This is a package I made that makes transcription easier. Deepspeech is VERY particular in the formats it receives. So I built a front end that takes care of fetch and then transcoding the resource before passing it on to Deepspeech to create the translations.
This toolset has automated tests for windows/mac/linux that run on github actions. As far as I know, it’s the easiest toolset out there. It will download the models from 0.9.3 and cache them.
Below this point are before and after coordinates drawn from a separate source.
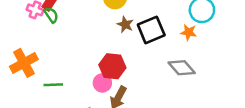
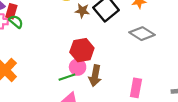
green line: (53, 85) -> (67, 77), moved

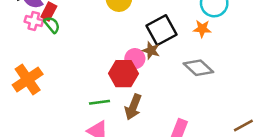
brown star: (82, 11) -> (151, 50), moved
pink circle: (78, 67) -> (135, 59), moved

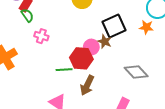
pink cross: (34, 21) -> (41, 36), moved
gray diamond: (198, 68) -> (136, 72), moved
green line: (99, 102) -> (64, 70), moved

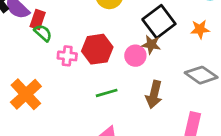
orange star: (146, 27) -> (200, 29), moved
red hexagon: (81, 58) -> (97, 49), moved
brown arrow: (87, 85) -> (154, 94), moved

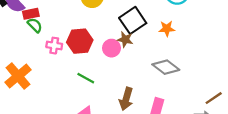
red rectangle: (38, 19) -> (31, 14), turned 56
green line: (107, 93) -> (86, 78), turned 42
brown arrow: (154, 94) -> (126, 99), moved

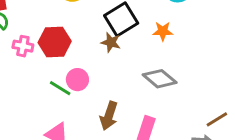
pink circle: (111, 48) -> (77, 80), moved

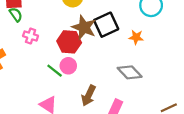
red hexagon: (55, 42) -> (69, 42), moved
brown star: (111, 42) -> (84, 27), moved, size x1.6

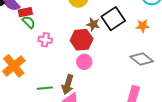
brown star: (84, 27) -> (93, 24), size x0.6
green line: (55, 71) -> (45, 88), moved, turned -35
brown arrow: (89, 96) -> (68, 84), moved

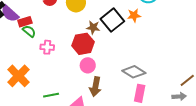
orange star: (143, 26) -> (134, 15), moved
gray diamond: (142, 59) -> (134, 72), moved
brown arrow: (68, 84) -> (95, 87), moved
No model installation required!
Example
- Example (cmd):
transcribe_anything <YOUTUBE_URL> > out_subtitles.txt
transcribe_anything <LOCAL.MP4/WAV> > out_subtitles.txt
- Example (api):
from transcribe_anything.api import bulk_transcribe urls = ['https://www.youtube.com/watch?v=Erk4_jFDjzQ'] def onresolve(url, sub): print(url, sub) def onfail(url): print(f'Failed: {url}') bulk_transcribe(urls, onresolve=onresolve, onfail=onfail)
Quick start
Optional: Create a virtual python package
- Works for Ubuntu/MacOS/Win32
mkdir transcribe_anything
cd transcribe_anything
- Download and install virtual env:
curl -X GET https://raw.githubusercontent.com/zackees/make_venv/main/make_venv.py -o make_env.py
python make_env.py
- Enter the environment:
source activate.sh
The environment is now active and the next step will only install to the local python. If the terminal
is closed then to get back into the environment cd transcribe_anything
and execute source activate.sh
Required: Install to current python environment
-
pip install transcribe-anything
- The command
transcribe_anything
will magically become available.
- The command
transcribe_anything <YOUTUBE_URL> > out_subtitles.txt
- -or-
transcribe_anything <MY_LOCAL.MP4/WAV> > out_subtitles.txt
Testing
- All tests are run by
tox
, simply go to the project directory root and run it.